Indépendamment de son contenu et des cautèles qui ont pu y être inscrites (grâce à l’excellent travail parlementaire de la délégation PS à la Commission de politique de sécurité), la LRens marque une étape supplémentaire vers cette dérive. La précédente base légale pour le renseignement civil en Suisse, la LMSI, ne parlait que de surveiller les sources accessibles au public. Avec la LRens, nous entrons dans l’ère de la surveillance préventive de la sphère privée, avec des moyens que la technique rend plus invasifs que jamais. A l’époque des débats sur la LMSI, le Conseiller fédéral Arnold Koller considérait qu’écouter des conversations privées (on ne parlait alors que de conversations téléphoniques), était « une atteinte si grave contre la sphère privée que cela ne peut se dérouler que dans le cadre de l’activité de la police judiciaire ». En 2009, pourtant déjà après les attentats du 11 septembre et bien avant le scandale de la NSA, une nouvelle version de la LMSI, qui prévoyait une surveillance préventive des télécommunications, a été rejetée par le Parlement.
La surveillance préventive est condamnable car c’est une atteinte à la sphère privée sans le moindre soupçon.

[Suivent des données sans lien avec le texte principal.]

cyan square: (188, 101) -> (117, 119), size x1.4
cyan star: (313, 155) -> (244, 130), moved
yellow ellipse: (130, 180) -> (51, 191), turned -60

Ne serait-ce qu’en raison de la présomption d’innocence, il est admis qu’une procédure pénale peut être une atteinte importante aux droits fondamentaux. Il est donc nécessaire que la surveillance se fasse sur la base de soupçons fondés d’un crime grave et sous contrôle judiciaire, et non pas sur la base de vagues intuitions, comme la participation à une manifestation ou une barbe un peu trop indisciplinée pour être celle d’un hipster. Pourtant, c’est bien là où nous mène la LRens. C’est le risque que chaque citoyen-ne se fasse surveiller, non pas parce qu’il a quelque chose à se reprocher, mais parce qu’un-e espion-ne croit que le-la citoyen-ne en question devrait avoir quelque chose à se reprocher.
En outre, il est difficile d’accorder la moindre confiance au Service de renseignement de la Confédération (SRC). On peut bien vouloir surveiller le SRC comme cela est prévu dans la LRens, ses récents couacs montrent qu’il n’est pas digne de la confiance qu’exigent les mesures de surveillance prévues. Il n’est par ailleurs pas sûr que le meilleur mécanisme de contrôle envisageable ait l’efficacité qu’on attend de lui. L’organe de surveillance de la NSA, censé éviter ses dérives, a failli en grandes longueurs. Pourtant, la surveillance du réseau câblé est justement un instrument totalement nouveau et aussi invasif que ce que fait la NSA.
Personne ne conteste le danger du terrorisme et de l’Etat islamique. Mais c’est aux autorités pénales ordinaires d’agir, dans le cadre de procédures pénales ordinaires. La loi actuelle et future leur en donne parfaitement les moyens.